Everything has fallen into place so far.  Fern waited to come in season until AFTER she turned 24 months, so we were able to get her hip x-rays done and sent off to OFA for evaluation (we did her elbows at that time too).  X-rays looked good or excellent, so we knew she'd be given a passing score which of course she did.  All other health testing had already been completed, and Fern now has her CHIC number - a requirement for us.  OFA Good hips, BAER bilateral hearing, and OFA normal elbows, eyes, and thyroid.  Fern is also entered into the complete dentition database.  Duncan also has his CHIC number and the same test results except for having OFA Excellent hips.

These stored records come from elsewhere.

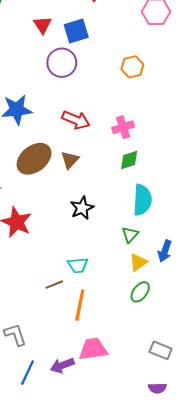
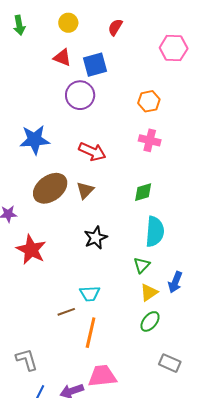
red triangle: (42, 25) -> (62, 58), turned -36
pink cross: (123, 127) -> (150, 140), moved, turned 30
gray rectangle: (161, 350) -> (170, 363), moved

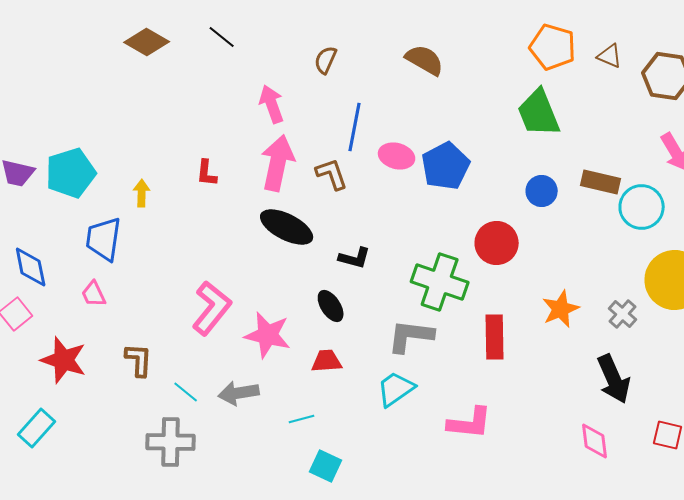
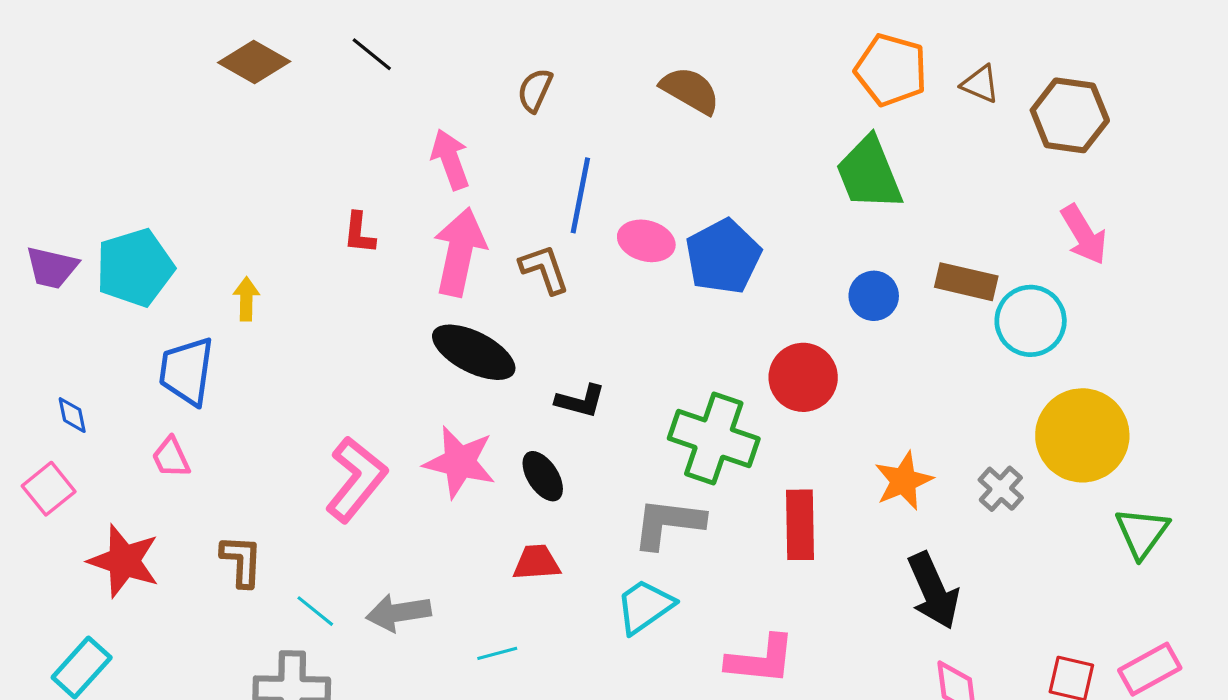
red L-shape: (207, 173) -> (359, 233), moved
blue diamond: (31, 267) -> (72, 415), size x0.6
pink star: (268, 335) -> (460, 462), moved
black arrow: (614, 379) -> (933, 591), moved

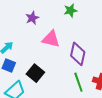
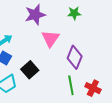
purple star: (32, 18) -> (35, 15), size x1.5
pink triangle: (51, 39) -> (50, 39), turned 42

We could take Fern in for an ultrasound about day 25 to determine whether or not she is pregnant, but I can also palpate her and tell that.  Ultrasounds are invariably wrong as far as number of pups, so simply knowing she is pregnant by palpation is a more sensible choice for me.  Saves a trip to the vet clinic, and a few dollars that I don't need to spend.  Because I just spent almost $1,000.00 for health testing, a blood panel, and progesterone testing, we'll save the cost of an ultrasound - there will be lots of other ways to spend that money!